I once correctly guessed, when presented with several options, that the French culture was closest to:
It's the Japanese. What led me to this, other than just being incredibly clever, was that there are several formalities that the French must observe upon greeting each other. There are forms of address for those you don't know, for those you do, for those close in age to you whom you don't necessarily know, but who you might as well since you are automatically in the same category, for your boss, for the shopkeeper, etc. This always of course followed by niceties such as how are you, how is your family, did you enjoy your obscure Catholic holiday off, is your digestive system working properly, etc. Most of the formality has to do with the formal or informal 'you' , but some of it concerns whether you shake hands, don't, or kiss each other on the cheek. Then there is what region of France you come from and how many times you kiss on the cheek (two in Paris, three in the South, four in some parts, etc.)
I was aware of this before coming, but of course I make mistakes all the time. I tend to guess wrong with the informal and formal 'you.' I learned at the French Alliance long ago that you should never use the informal for someone you don't know unless they give you permission, but I suppose my problem is that now I am in an age group that borders on automatically being formal, but teeters on the edge of the French equivalent of "whassup" for those a little younger than me. I have made countless twenty somethings feel old by addressing them with "vous" and offended a handful of thirtysomethings by being so presumptious as to say "tu." Some people I can't get used to saying "tu" to once I've been given permission, so I end up switching back and forth, which adds to the already perplexing impression I must give.
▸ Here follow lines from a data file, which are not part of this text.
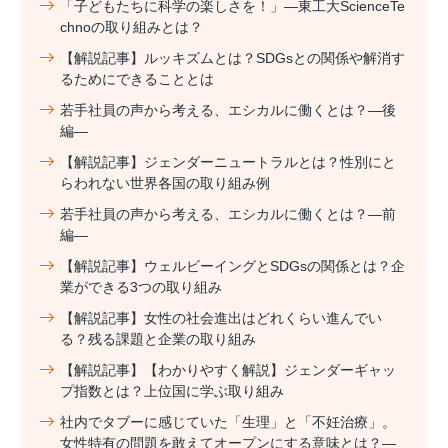
「子どもたちに科学の楽しさを！」―東工大ScienceTe
chnoの取り組みとは？
【解説記事】ルッキズムとは？SDGsとの関係や解消す
るためにできることとは
若手社員の声から考える、エシカルに働くとは？―後
編―
【解説記事】ジェンダーニュートラルとは？性別にと
らわれない世界各国の取り組み例
若手社員の声から考える、エシカルに働くとは？―前
編―
【解説記事】ウェルビーイングとSDGsの関係とは？企
業ができる3つの取り組み
【解説記事】女性の社会進出はどれくらい進んでい
る？残る課題と企業の取り組み
【解説記事】【わかりやすく解説】ジェンダーギャッ
プ指数とは？上位国に学ぶ取り組み
社内でタブーに感じていた「生理」と「不妊治療」。
女性特有の問題を敢えてオープンにする意味とは？―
This I came prepared for. What I remained unaware of is the apparently very pressing need for French people to acknowledge you first off with a "bonjour" - but ONLY ONCE. If you have said "bonjour" the first time you see or speak to a person, by no circumstances within that same 12 hour period are you to say "bonjour" again without categorically, absolutely, acknowledging that you have already done so by emphatically and loudly saying "RE!" (pronounced 'ruh') - as in, "Hello - AGAIN!" As if saying "hello" the exact same way you said it the first time would completely negate, nay, add injury to, to the first acknowledgement. I have not yet got the hang of this, as I don't quite know how to re-acknowledge someone correctly. I can't bring myself to say the "RE!" because it isn't innate for me that to say "bonjour" a second time would be a problem. I will see someone at the office, for example, say "bonjour," and then get a phone call from them an hour later. I mostly make the mistake of saying "bonjour" again, because this, if you follow me people, is hello, and where I come from, you can say hello til the cows come home. Invariably, there is a slight pause. I know what is coming. A slightly ironic, inner smiling, faintly patronizing, we-all-know-about-this-now-don't-we-dear "RE!"
I think I'll stick with "oui", although it feels a bit too much like, yeah, you, whom I already deigned to address, whaddya want?